ABOUT THIS TASK » When you reach the line that contains "Enroll in Course to Unlock (895, 472)", begin copying exactly, and continue through the last line of the data; no pictures belong in the copy.

(Stored data entries)
◆ ◆ ◆ ◆ ◆

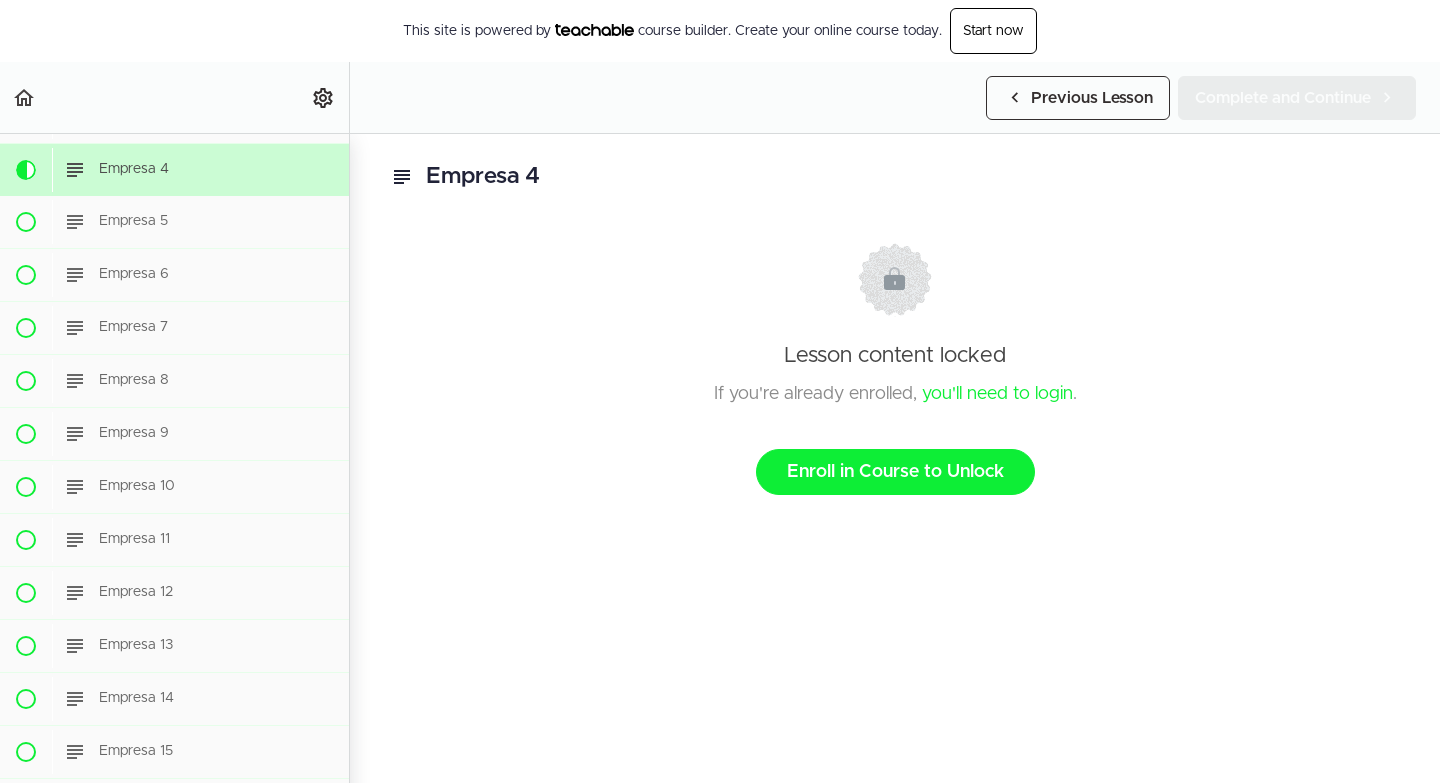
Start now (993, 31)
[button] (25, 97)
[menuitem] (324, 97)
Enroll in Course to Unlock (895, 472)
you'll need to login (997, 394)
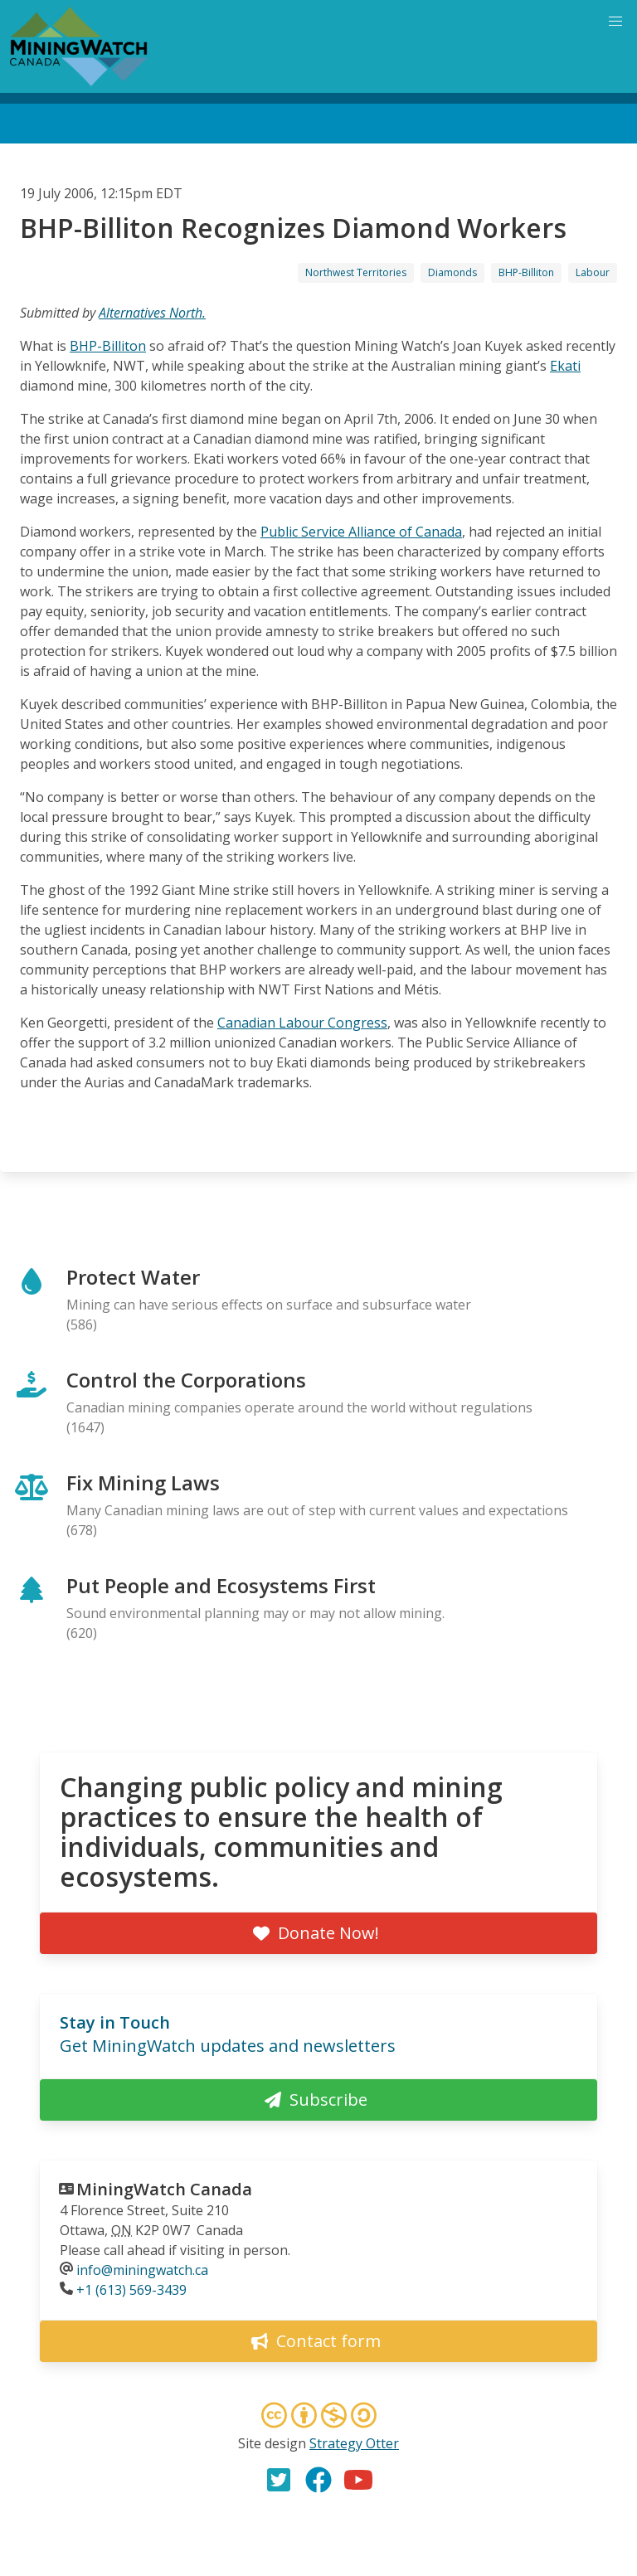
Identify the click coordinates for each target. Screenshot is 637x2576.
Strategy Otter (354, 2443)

◆ ◆ ◆ ◆ ◆

ANSWER BOX »
Enroll in Course to Unlock (895, 472)
you'll need to login (997, 394)
Identify the click coordinates for each target. Screenshot is 637x2576.
Strategy Otter (354, 2443)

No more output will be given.